DATA FOR THE TASK START

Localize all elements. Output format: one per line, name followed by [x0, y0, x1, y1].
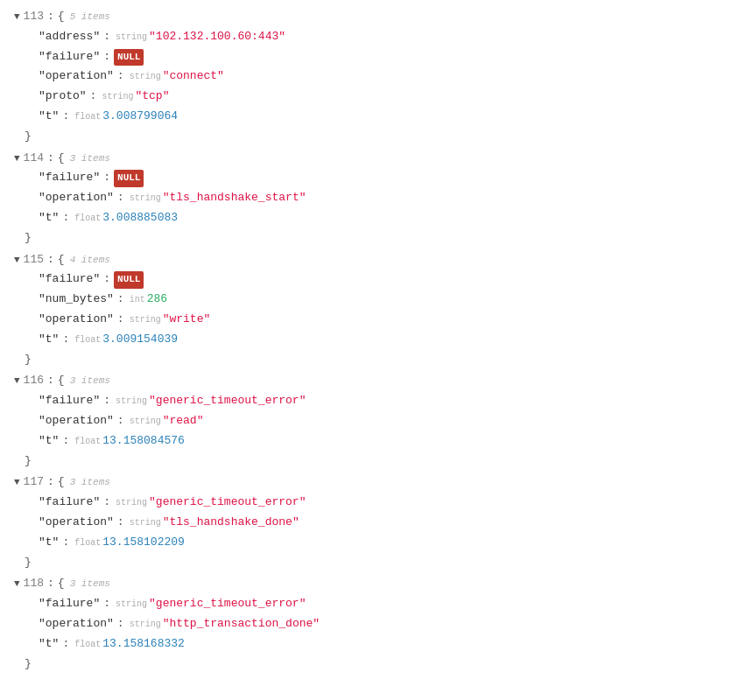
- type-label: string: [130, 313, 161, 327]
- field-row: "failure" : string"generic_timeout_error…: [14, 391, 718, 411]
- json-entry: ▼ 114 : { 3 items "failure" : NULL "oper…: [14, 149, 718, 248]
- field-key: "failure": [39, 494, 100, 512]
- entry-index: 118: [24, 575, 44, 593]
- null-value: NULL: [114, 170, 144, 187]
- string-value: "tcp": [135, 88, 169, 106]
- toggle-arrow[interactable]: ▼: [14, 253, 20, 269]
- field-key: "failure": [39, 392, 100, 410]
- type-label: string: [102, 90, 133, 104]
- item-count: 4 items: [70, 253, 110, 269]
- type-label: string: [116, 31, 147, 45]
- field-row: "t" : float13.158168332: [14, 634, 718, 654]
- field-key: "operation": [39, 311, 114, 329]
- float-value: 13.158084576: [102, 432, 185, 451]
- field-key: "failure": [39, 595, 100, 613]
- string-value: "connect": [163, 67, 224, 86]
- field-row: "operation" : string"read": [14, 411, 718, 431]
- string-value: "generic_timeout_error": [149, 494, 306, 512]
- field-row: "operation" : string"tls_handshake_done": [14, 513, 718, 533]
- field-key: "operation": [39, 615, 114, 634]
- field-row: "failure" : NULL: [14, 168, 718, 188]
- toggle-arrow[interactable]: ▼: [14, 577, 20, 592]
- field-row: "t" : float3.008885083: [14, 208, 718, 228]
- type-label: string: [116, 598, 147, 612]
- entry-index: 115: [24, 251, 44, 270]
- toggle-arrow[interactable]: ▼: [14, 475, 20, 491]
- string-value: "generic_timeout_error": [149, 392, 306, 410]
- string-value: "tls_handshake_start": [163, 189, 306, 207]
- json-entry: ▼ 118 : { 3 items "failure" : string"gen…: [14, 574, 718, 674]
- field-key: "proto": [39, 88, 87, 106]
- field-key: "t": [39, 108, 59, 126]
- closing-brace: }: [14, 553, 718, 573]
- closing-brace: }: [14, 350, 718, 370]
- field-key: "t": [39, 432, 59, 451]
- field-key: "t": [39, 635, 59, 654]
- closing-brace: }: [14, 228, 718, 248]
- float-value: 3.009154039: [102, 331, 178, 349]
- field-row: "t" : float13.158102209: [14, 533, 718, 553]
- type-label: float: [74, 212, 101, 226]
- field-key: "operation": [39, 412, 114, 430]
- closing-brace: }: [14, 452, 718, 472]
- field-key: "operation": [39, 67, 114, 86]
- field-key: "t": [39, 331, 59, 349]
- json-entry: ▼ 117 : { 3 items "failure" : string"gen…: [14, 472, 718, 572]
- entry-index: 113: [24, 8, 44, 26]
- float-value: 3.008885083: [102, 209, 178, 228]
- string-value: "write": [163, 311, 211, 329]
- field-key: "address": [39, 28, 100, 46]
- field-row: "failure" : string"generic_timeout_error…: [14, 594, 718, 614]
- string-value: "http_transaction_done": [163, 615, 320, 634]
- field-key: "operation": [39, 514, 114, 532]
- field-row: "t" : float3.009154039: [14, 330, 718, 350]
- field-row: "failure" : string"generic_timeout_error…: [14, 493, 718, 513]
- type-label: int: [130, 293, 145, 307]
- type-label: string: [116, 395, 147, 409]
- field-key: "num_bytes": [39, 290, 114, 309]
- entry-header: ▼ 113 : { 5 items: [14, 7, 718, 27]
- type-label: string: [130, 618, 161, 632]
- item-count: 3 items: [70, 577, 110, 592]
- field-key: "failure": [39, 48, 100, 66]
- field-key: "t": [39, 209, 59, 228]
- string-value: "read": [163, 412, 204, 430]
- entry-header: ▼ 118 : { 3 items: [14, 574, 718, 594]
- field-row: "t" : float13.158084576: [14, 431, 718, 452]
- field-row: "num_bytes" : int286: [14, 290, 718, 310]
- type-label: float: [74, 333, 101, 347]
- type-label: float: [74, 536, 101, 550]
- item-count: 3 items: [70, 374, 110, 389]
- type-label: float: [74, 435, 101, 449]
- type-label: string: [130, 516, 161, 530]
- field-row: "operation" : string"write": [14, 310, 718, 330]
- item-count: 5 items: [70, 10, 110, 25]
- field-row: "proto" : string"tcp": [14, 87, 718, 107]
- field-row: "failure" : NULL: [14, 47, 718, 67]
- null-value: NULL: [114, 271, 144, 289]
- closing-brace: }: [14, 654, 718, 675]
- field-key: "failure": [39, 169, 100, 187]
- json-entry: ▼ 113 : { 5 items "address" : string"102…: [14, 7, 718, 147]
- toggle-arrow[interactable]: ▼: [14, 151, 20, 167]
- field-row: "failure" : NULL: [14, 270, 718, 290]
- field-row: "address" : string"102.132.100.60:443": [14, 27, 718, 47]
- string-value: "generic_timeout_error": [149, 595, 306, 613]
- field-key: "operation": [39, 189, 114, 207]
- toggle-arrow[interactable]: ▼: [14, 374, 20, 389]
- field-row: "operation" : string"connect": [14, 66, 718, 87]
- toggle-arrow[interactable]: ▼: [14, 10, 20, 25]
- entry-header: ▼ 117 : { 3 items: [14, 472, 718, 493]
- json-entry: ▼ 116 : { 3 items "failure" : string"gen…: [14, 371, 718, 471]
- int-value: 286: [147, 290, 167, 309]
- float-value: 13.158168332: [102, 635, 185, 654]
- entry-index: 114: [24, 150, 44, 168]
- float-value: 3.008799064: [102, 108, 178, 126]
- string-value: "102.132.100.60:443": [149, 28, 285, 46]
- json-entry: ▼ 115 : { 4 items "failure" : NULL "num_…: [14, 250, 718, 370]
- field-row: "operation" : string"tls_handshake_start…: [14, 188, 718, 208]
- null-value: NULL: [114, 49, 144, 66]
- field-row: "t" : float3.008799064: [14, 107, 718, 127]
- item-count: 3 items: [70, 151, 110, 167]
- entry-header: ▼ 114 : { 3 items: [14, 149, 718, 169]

DATA FOR THE TASK END

Output every line of the records above unchanged, and keep the pictures out.

▶ RESULT FOR THIS EXERCISE:
Localize all elements. Output format: one per line, name followed by [x0, y0, x1, y1].
- type-label: string: [130, 313, 161, 327]
- field-row: "failure" : string"generic_timeout_error…: [14, 391, 718, 411]
- json-entry: ▼ 114 : { 3 items "failure" : NULL "oper…: [14, 149, 718, 248]
- field-key: "failure": [39, 494, 100, 512]
- entry-index: 118: [24, 575, 44, 593]
- null-value: NULL: [114, 170, 144, 187]
- string-value: "tcp": [135, 88, 169, 106]
- toggle-arrow[interactable]: ▼: [14, 253, 20, 269]
- field-key: "failure": [39, 392, 100, 410]
- type-label: string: [102, 90, 133, 104]
- item-count: 4 items: [70, 253, 110, 269]
- type-label: string: [116, 31, 147, 45]
- field-row: "t" : float13.158168332: [14, 634, 718, 654]
- field-key: "operation": [39, 311, 114, 329]
- float-value: 13.158084576: [102, 432, 185, 451]
- field-key: "failure": [39, 595, 100, 613]
- string-value: "connect": [163, 67, 224, 86]
- field-row: "operation" : string"read": [14, 411, 718, 431]
- string-value: "generic_timeout_error": [149, 494, 306, 512]
- field-row: "operation" : string"tls_handshake_done": [14, 513, 718, 533]
- field-key: "operation": [39, 615, 114, 634]
- field-row: "failure" : NULL: [14, 168, 718, 188]
- toggle-arrow[interactable]: ▼: [14, 577, 20, 592]
- field-row: "t" : float3.008885083: [14, 208, 718, 228]
- type-label: string: [116, 598, 147, 612]
- entry-index: 115: [24, 251, 44, 270]
- toggle-arrow[interactable]: ▼: [14, 475, 20, 491]
- string-value: "generic_timeout_error": [149, 392, 306, 410]
- string-value: "tls_handshake_start": [163, 189, 306, 207]
- json-entry: ▼ 118 : { 3 items "failure" : string"gen…: [14, 574, 718, 674]
- field-key: "proto": [39, 88, 87, 106]
- field-key: "t": [39, 108, 59, 126]
- closing-brace: }: [14, 553, 718, 573]
- closing-brace: }: [14, 350, 718, 370]
- field-key: "t": [39, 432, 59, 451]
- field-key: "t": [39, 635, 59, 654]
- closing-brace: }: [14, 228, 718, 248]
- float-value: 3.009154039: [102, 331, 178, 349]
- field-row: "t" : float13.158102209: [14, 533, 718, 553]
- type-label: float: [74, 212, 101, 226]
- field-key: "operation": [39, 412, 114, 430]
- closing-brace: }: [14, 452, 718, 472]
- field-key: "operation": [39, 67, 114, 86]
- field-key: "t": [39, 331, 59, 349]
- json-entry: ▼ 117 : { 3 items "failure" : string"gen…: [14, 472, 718, 572]
- entry-index: 113: [24, 8, 44, 26]
- float-value: 3.008885083: [102, 209, 178, 228]
- string-value: "write": [163, 311, 211, 329]
- field-key: "address": [39, 28, 100, 46]
- field-row: "failure" : string"generic_timeout_error…: [14, 594, 718, 614]
- string-value: "http_transaction_done": [163, 615, 320, 634]
- field-key: "operation": [39, 514, 114, 532]
- field-row: "t" : float3.009154039: [14, 330, 718, 350]
- field-row: "failure" : string"generic_timeout_error…: [14, 493, 718, 513]
- type-label: int: [130, 293, 145, 307]
- type-label: string: [116, 395, 147, 409]
- field-key: "num_bytes": [39, 290, 114, 309]
- entry-header: ▼ 113 : { 5 items: [14, 7, 718, 27]
- type-label: string: [130, 618, 161, 632]
- item-count: 3 items: [70, 577, 110, 592]
- field-key: "failure": [39, 48, 100, 66]
- field-key: "t": [39, 209, 59, 228]
- string-value: "read": [163, 412, 204, 430]
- entry-header: ▼ 118 : { 3 items: [14, 574, 718, 594]
- field-row: "t" : float13.158084576: [14, 431, 718, 452]
- field-row: "num_bytes" : int286: [14, 290, 718, 310]
- type-label: float: [74, 333, 101, 347]
- type-label: float: [74, 536, 101, 550]
- item-count: 3 items: [70, 374, 110, 389]
- type-label: float: [74, 435, 101, 449]
- type-label: string: [130, 516, 161, 530]
- field-row: "operation" : string"write": [14, 310, 718, 330]
- item-count: 5 items: [70, 10, 110, 25]
- field-row: "proto" : string"tcp": [14, 87, 718, 107]
- field-row: "failure" : NULL: [14, 47, 718, 67]
- null-value: NULL: [114, 271, 144, 289]
- closing-brace: }: [14, 654, 718, 675]
- field-key: "failure": [39, 169, 100, 187]
- json-entry: ▼ 113 : { 5 items "address" : string"102…: [14, 7, 718, 147]
- toggle-arrow[interactable]: ▼: [14, 151, 20, 167]
- field-row: "failure" : NULL: [14, 270, 718, 290]
- field-row: "address" : string"102.132.100.60:443": [14, 27, 718, 47]
- string-value: "generic_timeout_error": [149, 595, 306, 613]
- field-key: "operation": [39, 189, 114, 207]
- toggle-arrow[interactable]: ▼: [14, 374, 20, 389]
- field-row: "operation" : string"connect": [14, 66, 718, 87]
- toggle-arrow[interactable]: ▼: [14, 10, 20, 25]
- entry-header: ▼ 117 : { 3 items: [14, 472, 718, 493]
- json-entry: ▼ 116 : { 3 items "failure" : string"gen…: [14, 371, 718, 471]
- int-value: 286: [147, 290, 167, 309]
- float-value: 13.158168332: [102, 635, 185, 654]
- entry-index: 114: [24, 150, 44, 168]
- float-value: 3.008799064: [102, 108, 178, 126]
- string-value: "102.132.100.60:443": [149, 28, 285, 46]
- json-entry: ▼ 115 : { 4 items "failure" : NULL "num_…: [14, 250, 718, 370]
- field-row: "operation" : string"tls_handshake_start…: [14, 188, 718, 208]
- null-value: NULL: [114, 49, 144, 66]
- field-row: "t" : float3.008799064: [14, 107, 718, 127]
- item-count: 3 items: [70, 151, 110, 167]
- entry-header: ▼ 114 : { 3 items: [14, 149, 718, 169]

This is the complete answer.